▸ **The problem**: Can you print the data exactly and leave out each image?

▸ **Supplied records**:
┄┄┄┄┄┄

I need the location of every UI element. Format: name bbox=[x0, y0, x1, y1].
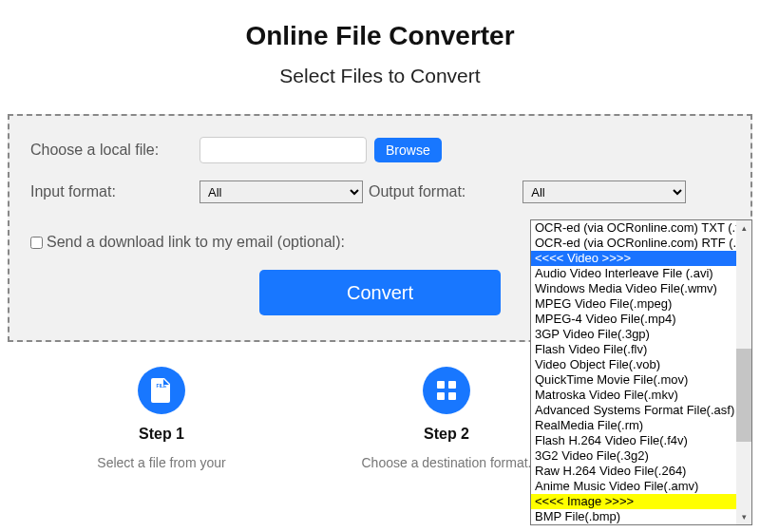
input-format-label: Input format: bbox=[30, 183, 200, 200]
dropdown-option[interactable]: OCR-ed (via OCRonline.com) RTF (.rtf) bbox=[531, 236, 738, 251]
output-format-dropdown[interactable]: OCR-ed (via OCRonline.com) TXT (.txt)OCR… bbox=[530, 219, 752, 525]
dropdown-option[interactable]: <<<< Video >>>> bbox=[531, 251, 738, 266]
grid-icon bbox=[423, 367, 470, 414]
file-input[interactable] bbox=[200, 137, 367, 163]
input-format-select[interactable]: All bbox=[200, 180, 363, 203]
dropdown-option[interactable]: MPEG Video File(.mpeg) bbox=[531, 296, 738, 312]
browse-button[interactable]: Browse bbox=[374, 138, 442, 162]
dropdown-option[interactable]: <<<< Image >>>> bbox=[531, 494, 738, 509]
dropdown-option[interactable]: Video Object File(.vob) bbox=[531, 357, 738, 372]
step-2-title: Step 2 bbox=[352, 426, 542, 443]
output-format-select[interactable]: All bbox=[522, 180, 686, 203]
step-2-desc: Choose a destination format. bbox=[352, 454, 542, 471]
dropdown-option[interactable]: MPEG-4 Video File(.mp4) bbox=[531, 312, 738, 327]
dropdown-option[interactable]: Audio Video Interleave File (.avi) bbox=[531, 266, 738, 281]
dropdown-option[interactable]: OCR-ed (via OCRonline.com) TXT (.txt) bbox=[531, 220, 738, 236]
dropdown-option[interactable]: Flash Video File(.flv) bbox=[531, 342, 738, 357]
svg-rect-3 bbox=[437, 392, 445, 400]
dropdown-option[interactable]: Windows Media Video File(.wmv) bbox=[531, 281, 738, 296]
dropdown-option[interactable]: BMP File(.bmp) bbox=[531, 509, 738, 524]
step-1: FILE Step 1 Select a file from your bbox=[66, 367, 256, 471]
svg-rect-1 bbox=[437, 381, 445, 389]
step-1-title: Step 1 bbox=[66, 426, 256, 443]
page-title: Online File Converter bbox=[0, 21, 760, 51]
email-label: Send a download link to my email (option… bbox=[47, 234, 345, 251]
svg-text:FILE: FILE bbox=[157, 383, 167, 389]
step-1-desc: Select a file from your bbox=[66, 454, 256, 471]
convert-button[interactable]: Convert bbox=[259, 270, 501, 315]
choose-file-row: Choose a local file: Browse bbox=[30, 137, 730, 163]
svg-rect-2 bbox=[448, 381, 456, 389]
email-checkbox[interactable] bbox=[30, 237, 43, 249]
scroll-down-arrow[interactable]: ▾ bbox=[736, 509, 751, 524]
svg-rect-4 bbox=[448, 392, 456, 400]
step-2: Step 2 Choose a destination format. bbox=[352, 367, 542, 471]
dropdown-option[interactable]: Anime Music Video File(.amv) bbox=[531, 479, 738, 494]
dropdown-option[interactable]: 3G2 Video File(.3g2) bbox=[531, 448, 738, 464]
dropdown-option[interactable]: Raw H.264 Video File(.264) bbox=[531, 464, 738, 479]
scroll-thumb[interactable] bbox=[736, 349, 751, 442]
dropdown-option[interactable]: RealMedia File(.rm) bbox=[531, 418, 738, 433]
page-subtitle: Select Files to Convert bbox=[0, 65, 760, 87]
dropdown-option[interactable]: Matroska Video File(.mkv) bbox=[531, 388, 738, 403]
dropdown-option[interactable]: 3GP Video File(.3gp) bbox=[531, 327, 738, 342]
dropdown-scrollbar[interactable]: ▴ ▾ bbox=[736, 220, 751, 524]
dropdown-option[interactable]: QuickTime Movie File(.mov) bbox=[531, 372, 738, 388]
dropdown-option[interactable]: Advanced Systems Format File(.asf) bbox=[531, 403, 738, 418]
format-row: Input format: All Output format: All bbox=[30, 180, 730, 203]
dropdown-option[interactable]: Flash H.264 Video File(.f4v) bbox=[531, 433, 738, 448]
output-format-label: Output format: bbox=[369, 183, 466, 200]
choose-file-label: Choose a local file: bbox=[30, 142, 200, 159]
scroll-up-arrow[interactable]: ▴ bbox=[736, 220, 751, 236]
file-icon: FILE bbox=[138, 367, 185, 414]
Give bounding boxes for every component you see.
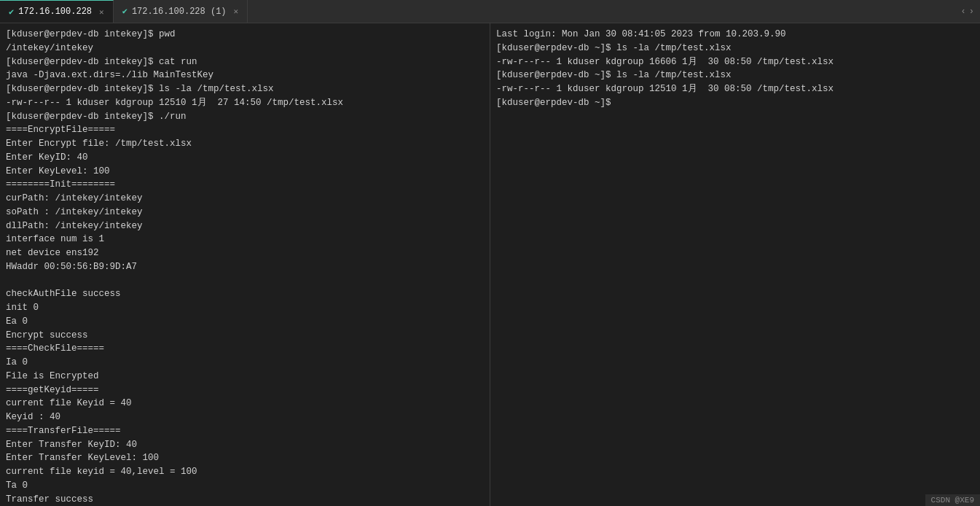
tab-nav-prev[interactable]: ‹ (961, 7, 966, 17)
terminal-panel-1[interactable]: [kduser@erpdev-db intekey]$ pwd /intekey… (0, 23, 490, 506)
terminal-panel-2[interactable]: Last login: Mon Jan 30 08:41:05 2023 fro… (490, 23, 980, 506)
tab-1[interactable]: ✔ 172.16.100.228 ✕ (0, 0, 114, 23)
tab-2-check: ✔ (122, 6, 128, 17)
panels: [kduser@erpdev-db intekey]$ pwd /intekey… (0, 23, 980, 506)
tab-2-close[interactable]: ✕ (234, 7, 239, 16)
tab-navigation: ‹ › (955, 0, 980, 23)
tab-2-label: 172.16.100.228 (1) (132, 7, 227, 17)
tabs-bar: ✔ 172.16.100.228 ✕ ✔ 172.16.100.228 (1) … (0, 0, 980, 23)
terminal-container: ✔ 172.16.100.228 ✕ ✔ 172.16.100.228 (1) … (0, 0, 980, 506)
tab-1-check: ✔ (9, 7, 14, 17)
tab-1-close[interactable]: ✕ (99, 7, 104, 17)
footer-label: CSDN @XE9 (925, 494, 980, 506)
tab-1-label: 172.16.100.228 (18, 7, 92, 17)
tab-2[interactable]: ✔ 172.16.100.228 (1) ✕ (114, 0, 248, 23)
tab-nav-next[interactable]: › (969, 7, 974, 17)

┄┄┄┄┄┄

▸ **Expected output**:
I need the location of every UI element. Format: name bbox=[x0, y0, x1, y1].
input-format-label: Input format: bbox=[30, 183, 200, 200]
dropdown-option[interactable]: OCR-ed (via OCRonline.com) RTF (.rtf) bbox=[531, 236, 738, 251]
output-format-dropdown[interactable]: OCR-ed (via OCRonline.com) TXT (.txt)OCR… bbox=[530, 219, 752, 525]
dropdown-option[interactable]: <<<< Video >>>> bbox=[531, 251, 738, 266]
grid-icon bbox=[423, 367, 470, 414]
file-input[interactable] bbox=[200, 137, 367, 163]
input-format-select[interactable]: All bbox=[200, 180, 363, 203]
dropdown-option[interactable]: MPEG Video File(.mpeg) bbox=[531, 296, 738, 312]
browse-button[interactable]: Browse bbox=[374, 138, 442, 162]
dropdown-option[interactable]: <<<< Image >>>> bbox=[531, 494, 738, 509]
dropdown-option[interactable]: Video Object File(.vob) bbox=[531, 357, 738, 372]
step-2-title: Step 2 bbox=[352, 426, 542, 443]
output-format-select[interactable]: All bbox=[522, 180, 686, 203]
step-2-desc: Choose a destination format. bbox=[352, 454, 542, 471]
dropdown-option[interactable]: MPEG-4 Video File(.mp4) bbox=[531, 312, 738, 327]
dropdown-option[interactable]: Audio Video Interleave File (.avi) bbox=[531, 266, 738, 281]
dropdown-option[interactable]: OCR-ed (via OCRonline.com) TXT (.txt) bbox=[531, 220, 738, 236]
dropdown-option[interactable]: Flash Video File(.flv) bbox=[531, 342, 738, 357]
svg-rect-3 bbox=[437, 392, 445, 400]
dropdown-option[interactable]: Windows Media Video File(.wmv) bbox=[531, 281, 738, 296]
dropdown-option[interactable]: BMP File(.bmp) bbox=[531, 509, 738, 524]
step-1: FILE Step 1 Select a file from your bbox=[66, 367, 256, 471]
svg-rect-1 bbox=[437, 381, 445, 389]
step-1-title: Step 1 bbox=[66, 426, 256, 443]
page-title: Online File Converter bbox=[0, 21, 760, 51]
email-label: Send a download link to my email (option… bbox=[47, 234, 345, 251]
svg-text:FILE: FILE bbox=[157, 383, 167, 389]
step-1-desc: Select a file from your bbox=[66, 454, 256, 471]
convert-button[interactable]: Convert bbox=[259, 270, 501, 315]
choose-file-row: Choose a local file: Browse bbox=[30, 137, 730, 163]
svg-rect-2 bbox=[448, 381, 456, 389]
email-checkbox[interactable] bbox=[30, 237, 43, 249]
scroll-down-arrow[interactable]: ▾ bbox=[736, 509, 751, 524]
svg-rect-4 bbox=[448, 392, 456, 400]
step-2: Step 2 Choose a destination format. bbox=[352, 367, 542, 471]
dropdown-option[interactable]: Anime Music Video File(.amv) bbox=[531, 479, 738, 494]
dropdown-option[interactable]: 3G2 Video File(.3g2) bbox=[531, 448, 738, 464]
dropdown-option[interactable]: Raw H.264 Video File(.264) bbox=[531, 464, 738, 479]
scroll-thumb[interactable] bbox=[736, 349, 751, 442]
dropdown-option[interactable]: RealMedia File(.rm) bbox=[531, 418, 738, 433]
page-subtitle: Select Files to Convert bbox=[0, 65, 760, 87]
dropdown-option[interactable]: Matroska Video File(.mkv) bbox=[531, 388, 738, 403]
dropdown-option[interactable]: 3GP Video File(.3gp) bbox=[531, 327, 738, 342]
dropdown-scrollbar[interactable]: ▴ ▾ bbox=[736, 220, 751, 524]
dropdown-option[interactable]: QuickTime Movie File(.mov) bbox=[531, 372, 738, 388]
dropdown-option[interactable]: Advanced Systems Format File(.asf) bbox=[531, 403, 738, 418]
format-row: Input format: All Output format: All bbox=[30, 180, 730, 203]
dropdown-option[interactable]: Flash H.264 Video File(.f4v) bbox=[531, 433, 738, 448]
output-format-label: Output format: bbox=[369, 183, 466, 200]
choose-file-label: Choose a local file: bbox=[30, 142, 200, 159]
scroll-up-arrow[interactable]: ▴ bbox=[736, 220, 751, 236]
file-icon: FILE bbox=[138, 367, 185, 414]
Give bounding boxes for every component you see.
tab-nav-prev[interactable]: ‹ (961, 7, 966, 17)
terminal-panel-1[interactable]: [kduser@erpdev-db intekey]$ pwd /intekey… (0, 23, 490, 506)
terminal-panel-2[interactable]: Last login: Mon Jan 30 08:41:05 2023 fro… (490, 23, 980, 506)
tab-1[interactable]: ✔ 172.16.100.228 ✕ (0, 0, 114, 23)
tab-2-check: ✔ (122, 6, 128, 17)
panels: [kduser@erpdev-db intekey]$ pwd /intekey… (0, 23, 980, 506)
tab-2-close[interactable]: ✕ (234, 7, 239, 16)
tab-navigation: ‹ › (955, 0, 980, 23)
tab-2-label: 172.16.100.228 (1) (132, 7, 227, 17)
tabs-bar: ✔ 172.16.100.228 ✕ ✔ 172.16.100.228 (1) … (0, 0, 980, 23)
terminal-container: ✔ 172.16.100.228 ✕ ✔ 172.16.100.228 (1) … (0, 0, 980, 506)
tab-1-check: ✔ (9, 7, 14, 17)
tab-1-close[interactable]: ✕ (99, 7, 104, 17)
footer-label: CSDN @XE9 (925, 494, 980, 506)
tab-1-label: 172.16.100.228 (18, 7, 92, 17)
tab-2[interactable]: ✔ 172.16.100.228 (1) ✕ (114, 0, 248, 23)
tab-nav-next[interactable]: › (969, 7, 974, 17)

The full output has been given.